## DESCRIPTION OF THE TASK
Copy, word for word, the lines of the entries below between the one with "juste mis en" and the one with "noncer si le", inclusive, and leave out everything else.

*** Begin section ***

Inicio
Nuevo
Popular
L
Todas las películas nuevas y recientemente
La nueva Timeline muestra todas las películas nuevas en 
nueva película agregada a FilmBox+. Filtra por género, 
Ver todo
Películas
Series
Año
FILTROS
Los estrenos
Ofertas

*** End section ***
*** Begin section ***

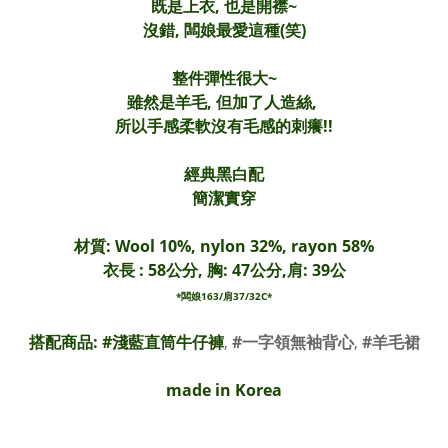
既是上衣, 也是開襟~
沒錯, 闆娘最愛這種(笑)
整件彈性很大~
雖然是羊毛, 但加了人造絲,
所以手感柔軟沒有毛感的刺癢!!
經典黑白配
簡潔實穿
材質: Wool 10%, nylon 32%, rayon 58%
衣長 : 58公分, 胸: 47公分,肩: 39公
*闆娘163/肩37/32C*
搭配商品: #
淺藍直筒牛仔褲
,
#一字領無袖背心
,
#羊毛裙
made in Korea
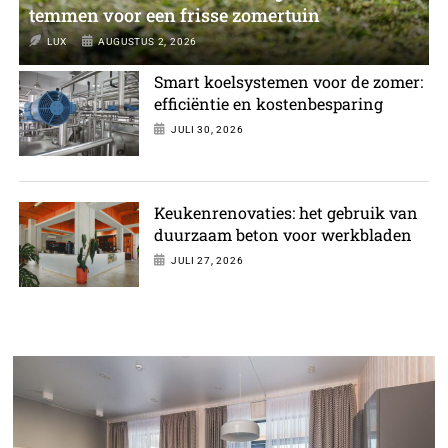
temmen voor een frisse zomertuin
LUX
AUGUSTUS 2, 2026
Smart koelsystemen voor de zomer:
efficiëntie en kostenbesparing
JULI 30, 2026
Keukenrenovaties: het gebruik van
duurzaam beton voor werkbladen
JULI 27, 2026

*** End section ***
*** Begin section ***

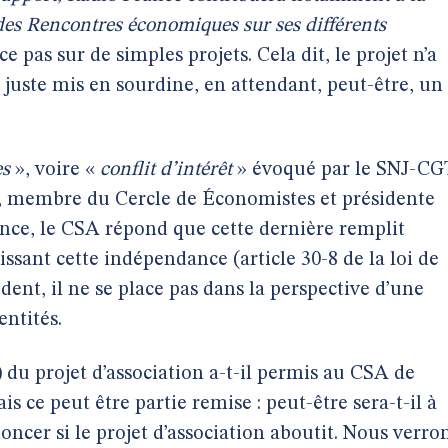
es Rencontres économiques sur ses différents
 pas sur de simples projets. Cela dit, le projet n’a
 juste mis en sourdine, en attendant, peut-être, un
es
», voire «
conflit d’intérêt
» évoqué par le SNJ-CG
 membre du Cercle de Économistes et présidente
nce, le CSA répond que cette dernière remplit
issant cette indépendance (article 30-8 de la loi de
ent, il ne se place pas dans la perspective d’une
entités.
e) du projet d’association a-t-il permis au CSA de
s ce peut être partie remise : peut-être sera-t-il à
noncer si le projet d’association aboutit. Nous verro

*** End section ***

## EXERCISE OUTPUT
 juste mis en sourdine, en attendant, peut-être, un
es
», voire «
conflit d’intérêt
» évoqué par le SNJ-CG
 membre du Cercle de Économistes et présidente
nce, le CSA répond que cette dernière remplit
issant cette indépendance (article 30-8 de la loi de
ent, il ne se place pas dans la perspective d’une
entités.
e) du projet d’association a-t-il permis au CSA de
s ce peut être partie remise : peut-être sera-t-il à
noncer si le projet d’association aboutit. Nous verro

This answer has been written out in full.